And, indeed, the gentle warm wind, when combined with the sun above, the hints of dew, and the rich earth below gave the perfect elemental correspondence for this day. It was the first day of spring, and thus, for the prestigious Tristain Academy of Magic, it was by some reckonings the most important day of the year. Today was the day when each student in the second year summoned their familiar, just as Brimir had, long ago, just as every mage did, just as had been done by every student before them.

Or, at least, every mage who had not dropped out of the Academy in utter ignominy.
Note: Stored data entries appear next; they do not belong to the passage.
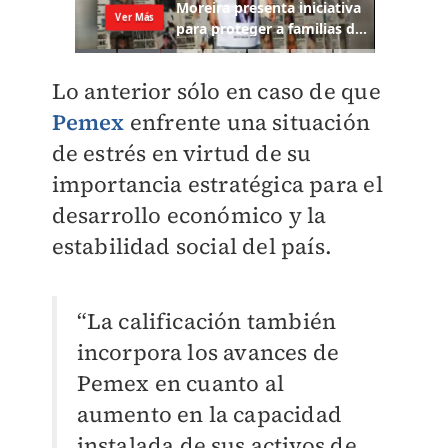
Lo anterior sólo en caso de que
Pemex
enfrente una situación
de estrés en virtud de su
importancia estratégica para el
desarrollo económico y la
estabilidad social del país.
“La calificación también
incorpora los avances de
Pemex en cuanto al
aumento en la capacidad
instalada de sus activos de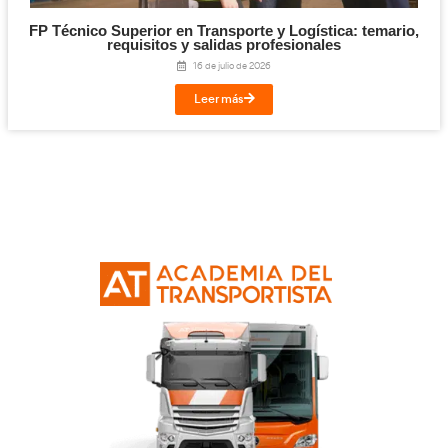
Cloud y Sistemas Conectados para la FP en T
Logística.
29 de julio de 2026
Leer más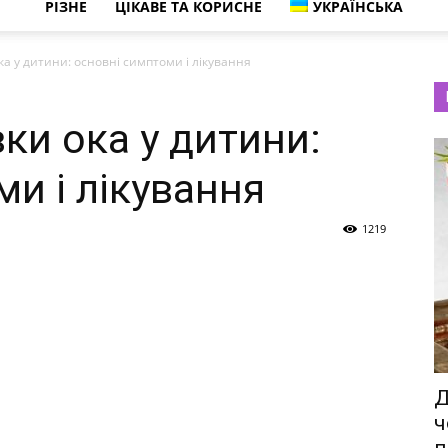
РІЗНЕ
ЦІКАВЕ ТА КОРИСНЕ
УКРАЇНСЬКА
ока у дитини: основні симптоми і лікування
вки ока у дитини:
и і лікування
1219
Д
ч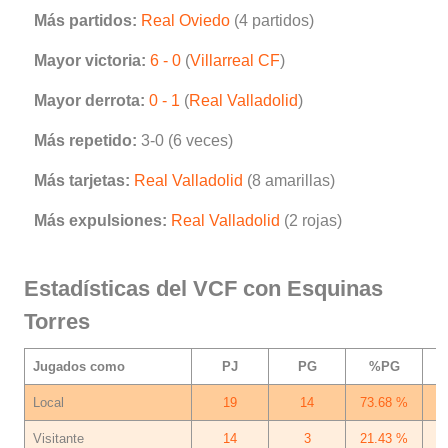
Más partidos:
Real Oviedo
(4 partidos)
Mayor victoria:
6 - 0
(
Villarreal CF
)
Mayor derrota:
0 - 1
(
Real Valladolid
)
Más repetido:
3-0 (6 veces)
Más tarjetas:
Real Valladolid
(8 amarillas)
Más expulsiones:
Real Valladolid
(2 rojas)
Estadísticas del VCF con Esquinas
Torres
Jugados como
PJ
PG
%PG
Local
19
14
73.68 %
Visitante
14
3
21.43 %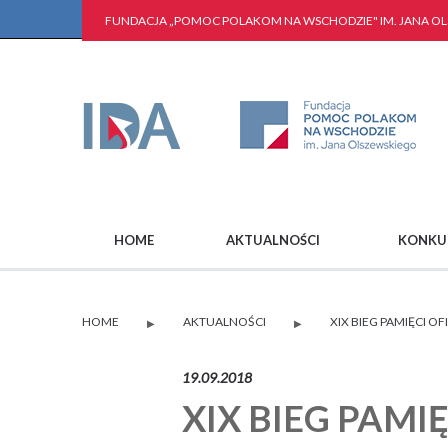
FUNDACJA „POMOC POLAKOM NA WSCHODZIE" IM. JANA O
HOME
AKTUALNOŚCI
KONKU
HOME
AKTUALNOŚCI
XIX BIEG PAMIĘCI O
▶
▶
19.09.2018
XIX BIEG PAMI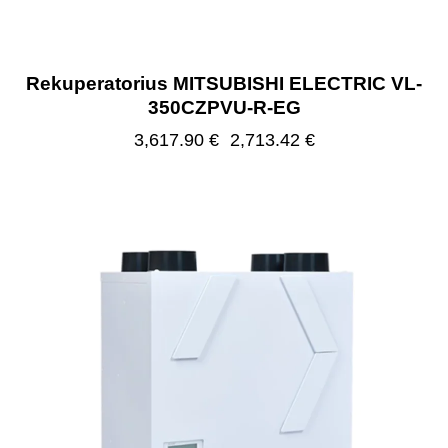
Rekuperatorius MITSUBISHI ELECTRIC VL-
350CZPVU-R-EG
3,617.90
€
2,713.42
€
-25%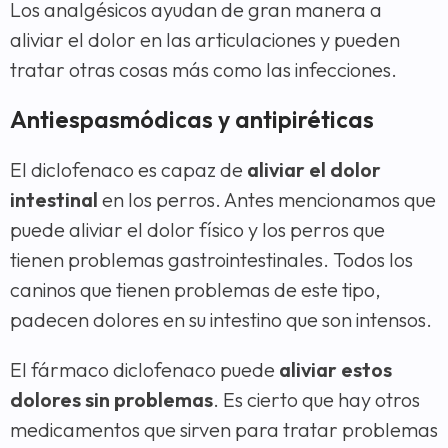
Los analgésicos ayudan de gran manera a
aliviar el dolor en las articulaciones y pueden
tratar otras cosas más como las infecciones.
Antiespasmódicas y antipiréticas
El diclofenaco es capaz de
aliviar el dolor
intestinal
en los perros. Antes mencionamos que
puede aliviar el dolor físico y los perros que
tienen problemas gastrointestinales. Todos los
caninos que tienen problemas de este tipo,
padecen dolores en su intestino que son intensos.
El fármaco diclofenaco puede
aliviar estos
dolores sin problemas
. Es cierto que hay otros
medicamentos que sirven para tratar problemas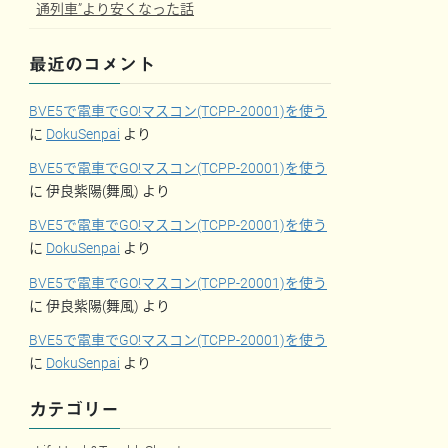
通列車”より安くなった話
最近のコメント
BVE5で電車でGO!マスコン(TCPP-20001)を使う
に
DokuSenpai
より
BVE5で電車でGO!マスコン(TCPP-20001)を使う
に
伊良紫陽(舞風)
より
BVE5で電車でGO!マスコン(TCPP-20001)を使う
に
DokuSenpai
より
BVE5で電車でGO!マスコン(TCPP-20001)を使う
に
伊良紫陽(舞風)
より
BVE5で電車でGO!マスコン(TCPP-20001)を使う
に
DokuSenpai
より
カテゴリー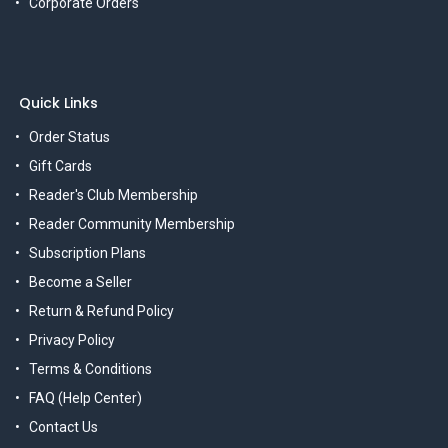
Corporate Orders
Quick Links
Order Status
Gift Cards
Reader's Club Membership
Reader Community Membership
Subscription Plans
Become a Seller
Return & Refund Policy
Privacy Policy
Terms & Conditions
FAQ (Help Center)
Contact Us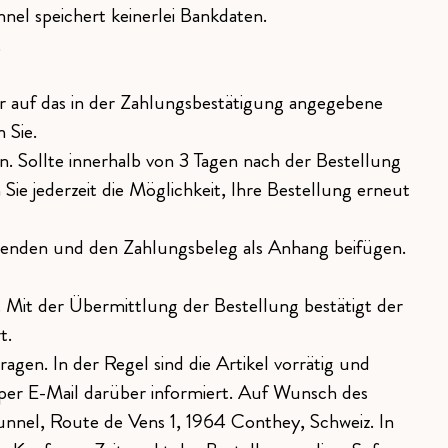
nel speichert keinerlei Bankdaten.
.
 auf das in der Zahlungsbestätigung angegebene
 Sie.
. Sollte innerhalb von 3 Tagen nach der Bestellung
Sie jederzeit die Möglichkeit, Ihre Bestellung erneut
 senden und den Zahlungsbeleg als Anhang beifügen.
Mit der Übermittlung der Bestellung bestätigt der
t.
en. In der Regel sind die Artikel vorrätig und
de per E-Mail darüber informiert. Auf Wunsch des
nnel, Route de Vens 1, 1964 Conthey, Schweiz. In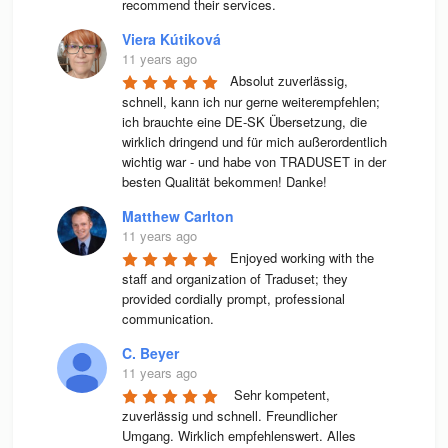
recommend their services.
Viera Kútiková
11 years ago
Absolut zuverlässig, 
schnell, kann ich nur gerne weiterempfehlen; 
ich brauchte eine DE-SK Übersetzung, die 
wirklich dringend und für mich außerordentlich 
wichtig war - und habe von TRADUSET in der 
besten Qualität bekommen! Danke!
Matthew Carlton
11 years ago
Enjoyed working with the 
staff and organization of Traduset; they 
provided cordially prompt, professional 
communication.
C. Beyer
11 years ago
 Sehr kompetent, 
zuverlässig und schnell. Freundlicher 
Umgang. Wirklich empfehlenswert. Alles 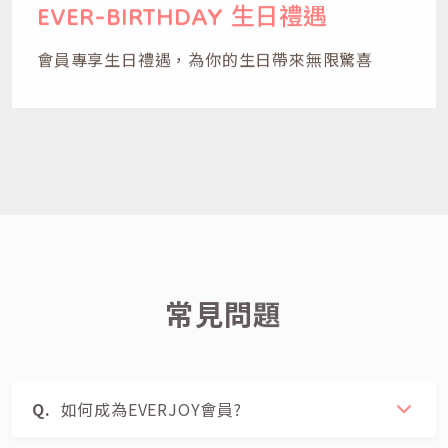
EVER-BIRTHDAY
生日禮遇
會員專享生日禮遇，為你的生日帶來無限驚喜
常見問題
如何成為EVERJOY會員?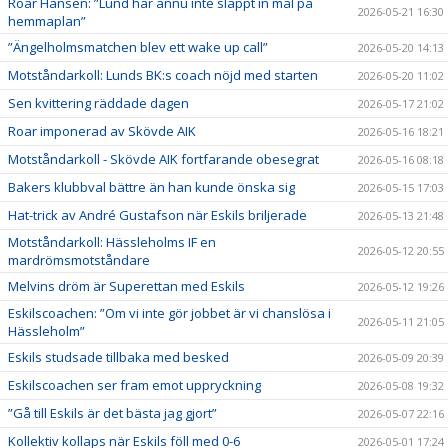
Roar Hansen: ”Lund har ännu inte släppt in mål på
2026-05-21 16:30
hemmaplan”
”Ängelholmsmatchen blev ett wake up call”
2026-05-20 14:13
Motståndarkoll: Lunds BK:s coach nöjd med starten
2026-05-20 11:02
Sen kvittering räddade dagen
2026-05-17 21:02
Roar imponerad av Skövde AIK
2026-05-16 18:21
Motståndarkoll - Skövde AIK fortfarande obesegrat
2026-05-16 08:18
Bakers klubbval bättre än han kunde önska sig
2026-05-15 17:03
Hat-trick av André Gustafson när Eskils briljerade
2026-05-13 21:48
Motståndarkoll: Hässleholms IF en
2026-05-12 20:55
mardrömsmotståndare
Melvins dröm är Superettan med Eskils
2026-05-12 19:26
Eskilscoachen: ”Om vi inte gör jobbet är vi chanslösa i
2026-05-11 21:05
Hässleholm”
Eskils studsade tillbaka med besked
2026-05-09 20:39
Eskilscoachen ser fram emot uppryckning
2026-05-08 19:32
”Gå till Eskils är det bästa jag gjort”
2026-05-07 22:16
Kollektiv kollaps när Eskils föll med 0-6
2026-05-01 17:24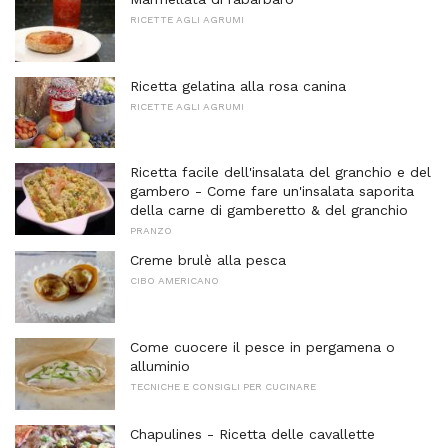
RICETTE AGLI AGRUMI
Ricetta gelatina alla rosa canina
RICETTE AGLI AGRUMI
Ricetta facile dell'insalata del granchio e del
gambero - Come fare un'insalata saporita
della carne di gamberetto & del granchio
PRANZO
Creme brulè alla pesca
CIBO AMERICANO
Come cuocere il pesce in pergamena o
alluminio
TECNICHE E CONSIGLI PER CUCINARE
Chapulines - Ricetta delle cavallette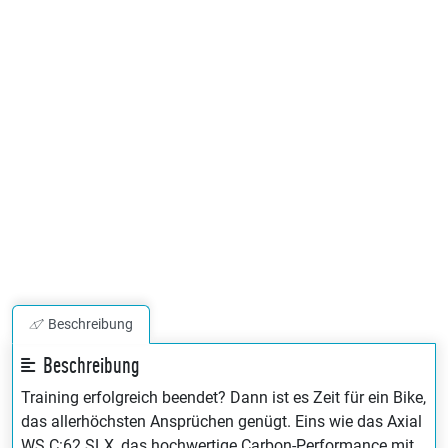
Beschreibung
Beschreibung
Training erfolgreich beendet? Dann ist es Zeit für ein Bike,
das allerhöchsten Ansprüchen genügt. Eins wie das Axial
WS C:62 SLX, das hochwertige Carbon-Performance mit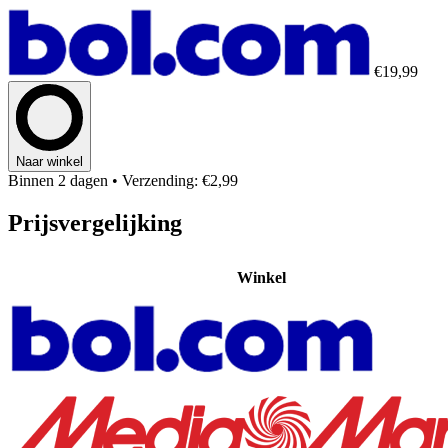
€19,99
Naar winkel
Binnen 2 dagen
• Verzending: €2,99
Prijsvergelijking
Winkel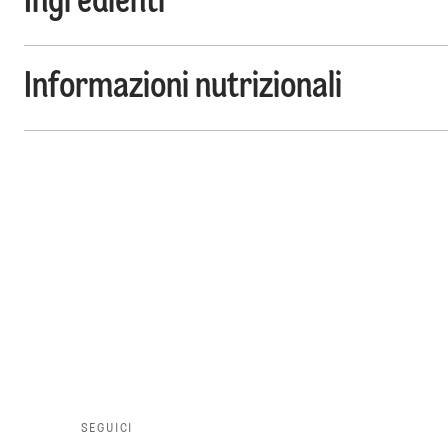
Ingredienti
Informazioni nutrizionali
SEGUICI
And for one Louise Françoise le Blanc de la Vallière, this was a noted fear. It should have always been easy for her. Her bloodline was impeccable. Her genealogy could be traced back 600 years, and contained no commoners, none of the magic-less plebeians who might leave her weaker. Her family was one of the wealthiest in the nation; indeed, in the whole of the known world, rivalled only by the rumours of the decadent fortunes of the elves and of the strange lands, further east. Her mother was Karin, of the "heavy wind", and that alone spoke volumes of the skill that she should have. Only the royal lineage, carrying the blood of Brimir himself, held more potential.

And despite these things, despite every advantage, she was a failure. A weakling. A zero, as her classmates called her, lacking any skill at magic. They could fly; she could, at best, irregularly generate explosions, no matter what she was attempting. In a more normal family, there would have been the tag of 'bastard', but it was her mother who was the prodigy, and the family resemblance was clear. There could be no accidental swaps at birth, no adulterous affairs, nothing to explain what was so wrong with her.

It was just her. The failure.

The zero.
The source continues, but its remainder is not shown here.